Le mythe s’impose comme une vision collective qui sature le regard. Notre vision occidentale du déploiement de la condition humaine dans le temps et dans l’espace est bien différente de celle des Indiens. Les bouddhistes occidentaux ne peuvent approcher cet autre cadre de l’agir et du devenir que sous la forme personnelle de la croyance ou de l’incroyance. Malgré des positions parfois très accusées, la littérature et la réflexion sur le karma et les renaissances restent mineures dans les pays non asiatiques et ne font guère l’objet de débats. Cette vision cosmique est plus ignorée que critiquée, déniée ou revisitée, car elle ne signifie rien dans nos structures narratives. L’image des six mondes ne peut paraître qu’artificielle et aboutir au rejet, ou plus sûrement au désintérêt. Seule une lecture à neuf des sûtras qui maintiendrait l’indispensable suture entre la fiction et la réalité serait à même de restaurer l’entente du karma, sa valeur émotive, motrice et mobilisatrice.

Jamais l’association du karma et du samsâra ne devrait être comprise comme la justification d’une morale du devoir ou du conformisme. Le karma désigne le pouvoir de l’acte et non une croyance. Agir nous engage à nous extraire de la mécanicité de nos vies, non à l’acceptation ou à la démission qui ne créent que de l’indifférence. Dans sa dimension mythique, l’association offre une autre morale conçue comme un élargissement de la pensée et de l’agir. L’agir est l’expression d’un être qui se perçoit vivant dans le monde. Ce que je suis se transforme alors en ce que je fais, et ce que je fais n’est rien d’autre que ce monde où je vis. Le désir dans son émergence fabrique le monde, mais plongé dans ce monde, celui-ci affecte, construit et reconduit mon existence. Telle est, pour un disciple du Bouddha, la signification de la renaissance.
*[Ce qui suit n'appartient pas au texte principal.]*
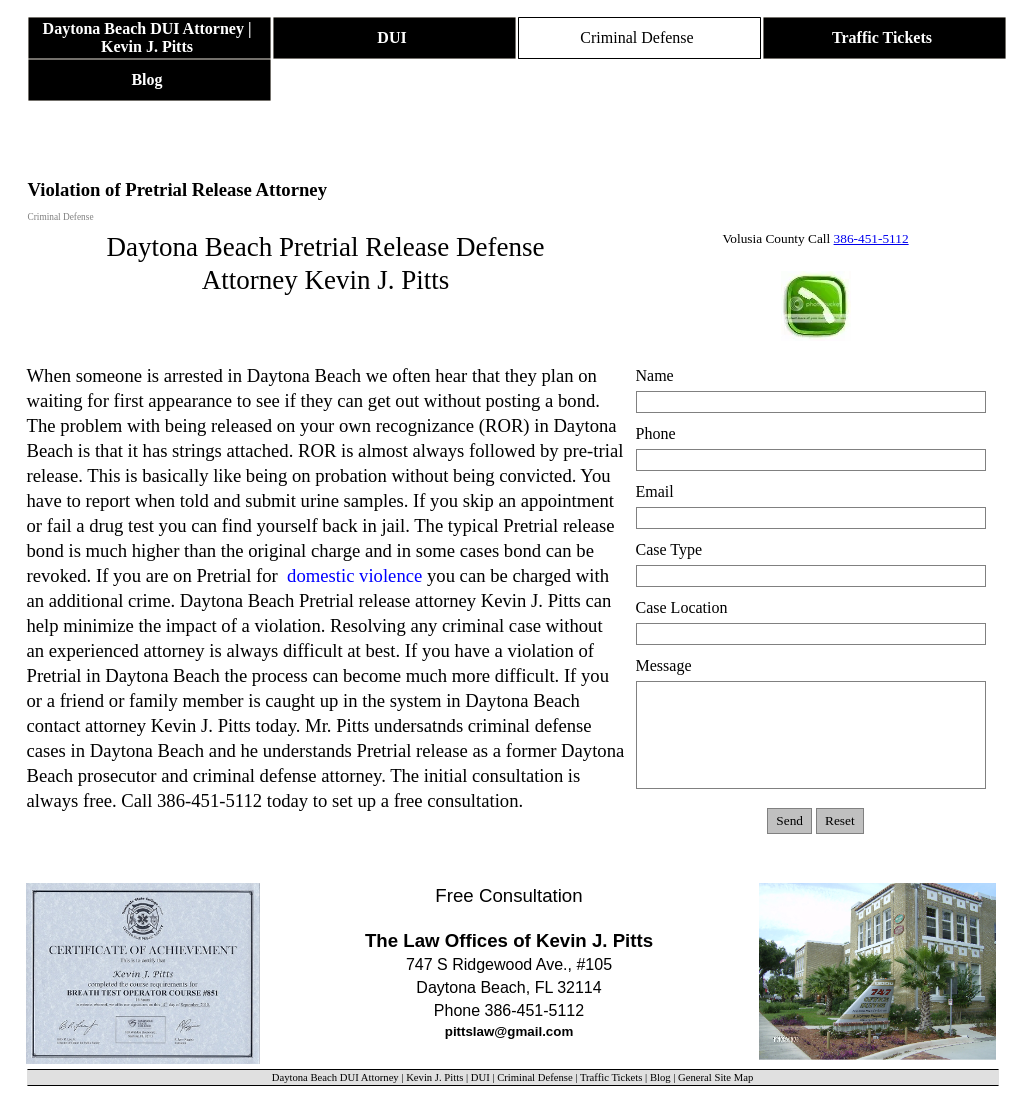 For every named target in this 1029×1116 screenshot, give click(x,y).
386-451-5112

Nul ne renaît seul. Ce monde n’est pas le domaine solitaire de quelques agissements personnels, il est un monde partagé. En agissant, non seulement je m’engage en ce monde, mais j’engage à mon tour, même dans le plus infime de mes actes, un à un, tous les êtres qui s’y meuvent. Nos actes ont une épaisseur et une gravité – une signification. Les domaines de renaissance désignent aussi des espaces d’interlocuteurs. Ils peuvent non seulement interagir mais également interpréter le sens de mes actes. Il s’agit de communautés d’interprétation.

Note 1 : James R. Egge, Religious Giving and the Invention of Karma in Theravâda Buddhism, Richmond, Curzon Press, 2002 ; Jessica Main, « The Karma of Others: Stories from the Milindapanha and the Petavatthu-atthakathâ », Journal of Buddhist Ethics, 2005.